Recent studies investigated the role in PA diagnosis of serum and urinary alpha-1-acid-glycoprotein (AGP1 or A1G1), also known as orosomucoid protein 1 (ORM1), an acute-phase protein associated with inflammation (87–90). The notable upregulation of AGP1 in urinary extracellular vesicles (uEVs) in PA was studied by Barros et al., who investigated the proteome of patients with PA, searching for mediators associated with renal and extrarenal damage induced by chronic elevated aldosterone concentration (89). Sequential ultracentrifugation was applied for isolation of uEVs, then the International Society for Extracellular Vesicles guidelines were used to describe isolated EVs, using transmission electron microscopy (TEM), immunoblotting, and nanoparticle tracking analysis (NTA) (89, 91). A considerable upregulation of AGP1 in patients with PA (2.43-fold increase) was observed in the comparison to the control group, however, the limited size of a study (7 patients with PA and 8 healthy controls) necessitates interpreting the results with caution (89). Elevated concentration of serum AGP1 in patients with PA compared with individuals with essential hypertension and normotensive controls was also demonstrated by Carvajal et al. (90). Interestingly, the concentrations of other inflammatory markers: high sensitive C-reactive protein (hs-CRP), plasminogen inhibitor activator-1 (PAI-1), matrix metallopeptidase 9 (MMP-9) and malondialdehyde (MDA), free cystatin-C (CysC), neutrophil gelatinase associated lipocalin (NGAL or LCN2), and interleukin 6 (IL-6) did not differ between the groups (90).

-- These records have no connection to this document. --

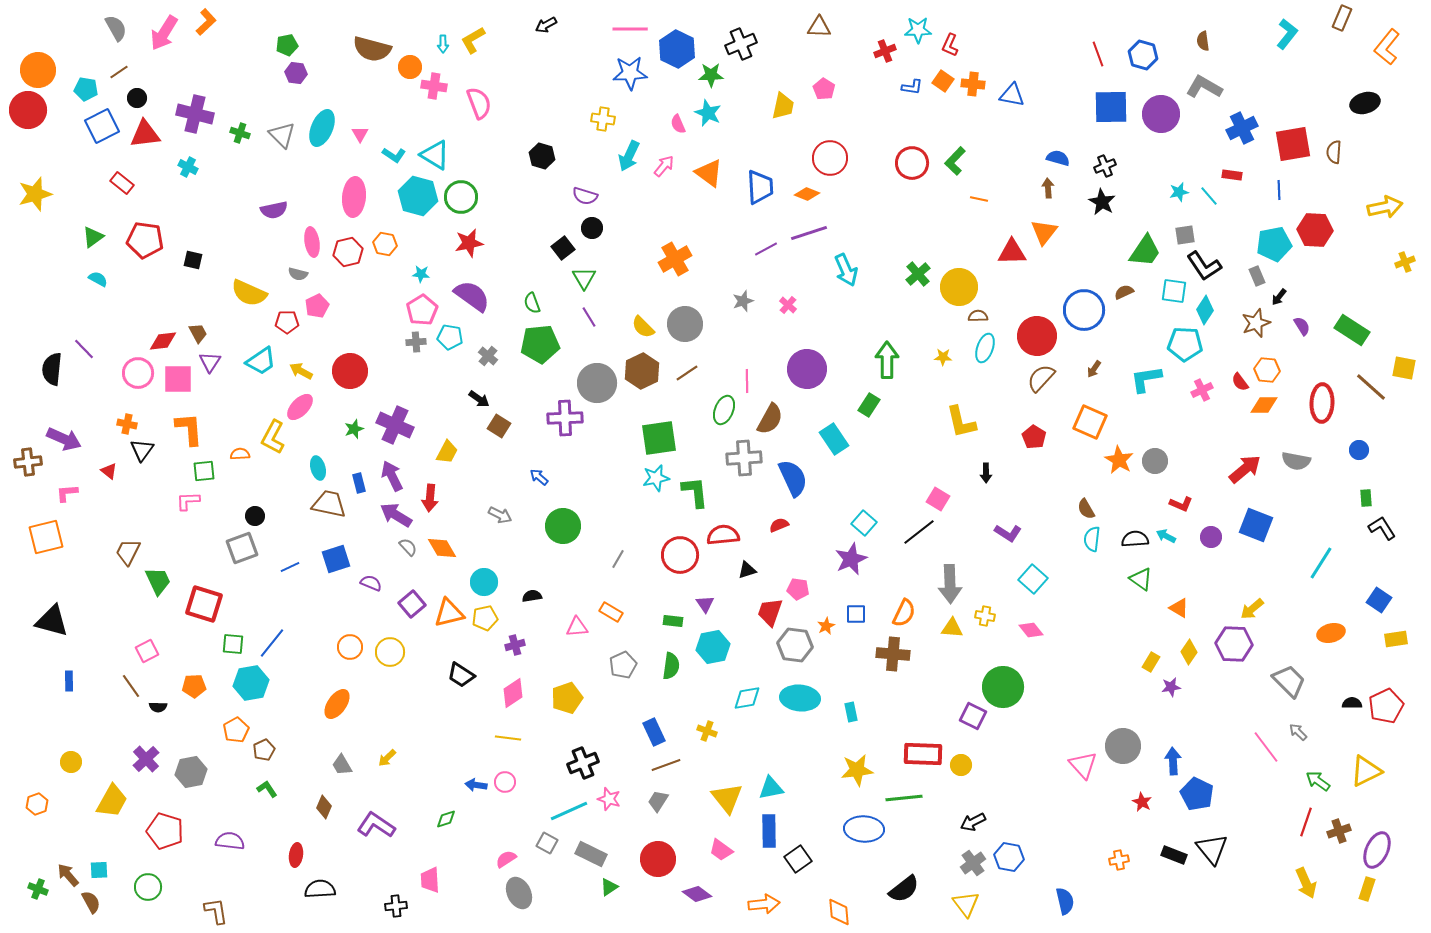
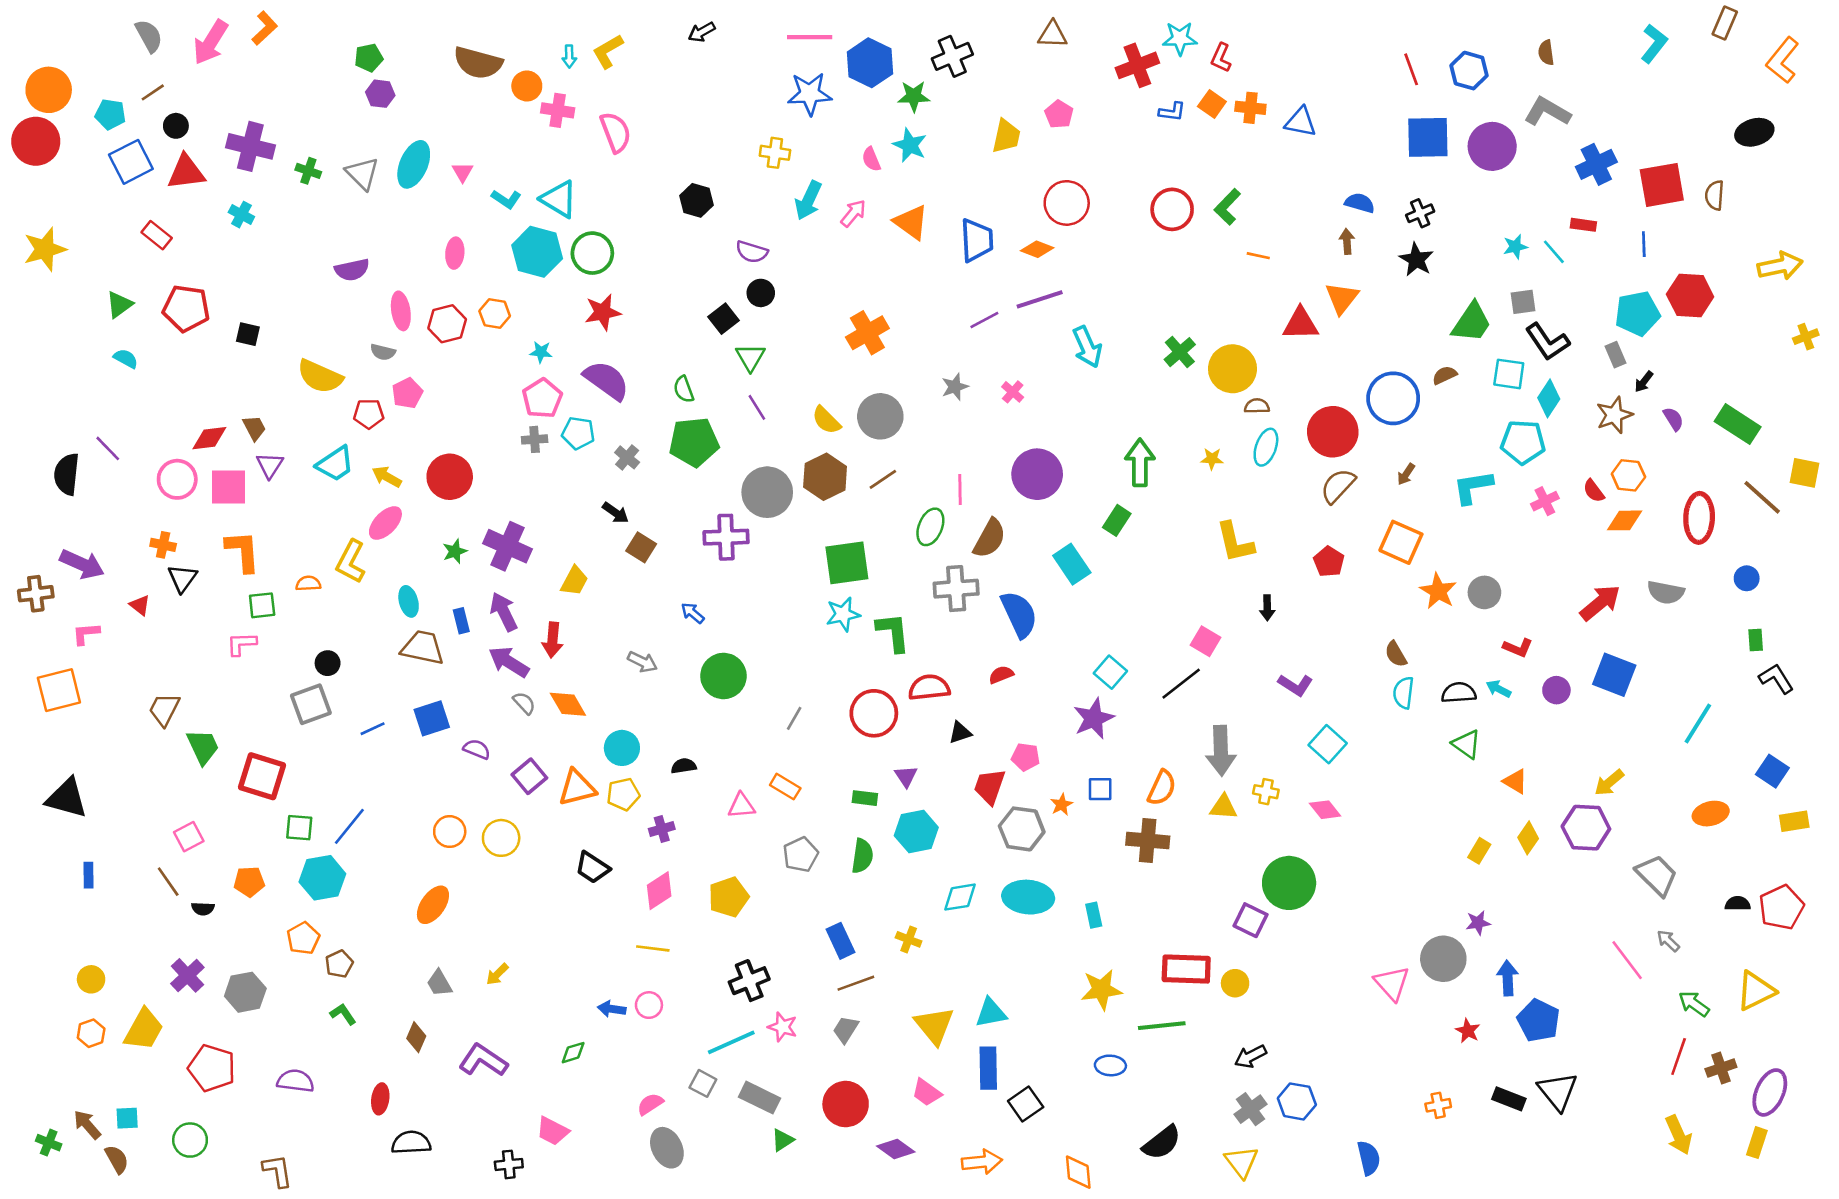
red cross: (885, 51) -> (1137, 65), size x1.5
pink ellipse: (354, 197) -> (455, 253), size x0.6
purple star: (1171, 687) -> (1478, 923), moved
orange hexagon: (37, 804) -> (91, 1033), moved
blue ellipse: (864, 829) -> (1110, 1065), size x0.6
pink trapezoid: (430, 880) -> (553, 1131), turned -60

Regarding the influence of aldosterone on NaCl-transporting proteins in renal tubules, Ochiai-Homma et al. analysed the quantitative changes in pendrin, a Cl⁻/HCO₃^– exchanger protein, in uEVs isolated from patients with PA and from a rat model of aldosterone excess (92). Pendrin was found in uEVs in humans and rats (92). In a rodent model, its levels, as well as epithelial Na⁺ channel (ENaC) and Na⁺Cl^–cotransporter or thiazide-sensitive sodium chloride cotransporter (NCC) levels in uEVs, were correlated with renal abundance (92). Interestingly, pendrin levels in uEVs were reduced by 49% after adrenalectomy or pharmacological mineral receptor blockade (92). The role of abovementioned uEVs NCC in PA was also studied by Kong et al., who aimed to identify biomarkers helping to distinguish PA subtypes without AVS procedure (92, 93). The promising use of phosphorylated form of NCC (pNCC) in non-invasive PA subtyping was noted (93). In this study, spot urine samples from 50 patients with PA who underwent AVS were compared within the low lateralization index (l-LI) group and high lateralization (h-LI) index group (93). NCC and pNCC were more abundant in the h-LI group (93). Furthermore, somatic KCNJ5 variants were detected in 65.4% of the APA cases, and carriers of somatic KCNJ5 variants compared with non-carriers had a higher abundance of pNCC in uEVs (93). Positive correlation between pNCC abundance and plasma aldosterone concentration was demonstrated (93). However, the results should be confirmed in larger studies and evaluation of NCC as well as pNCC concentrations before and after treatment of PA would also be beneficial (93). The correlation between PAC and NCC adjusted by CD9 protein level in uEVs was found by Hayakawa et al. as well (94). Nevertheless, γ-epithelial sodium channel (ENaC) adjusted by CD9 protein level in uEVs was found to better correlate with plasma aldosterone concentration in patients with PA (94). Of note, ENaC decreased during treatment with mineralocorticoid receptor antagonists and after adrenalectomy, while plasma aldosterone concentration diminished only after surgery treatment, indicating that ENaC reflects mineralocorticoid receptor activity during PA therapy (94).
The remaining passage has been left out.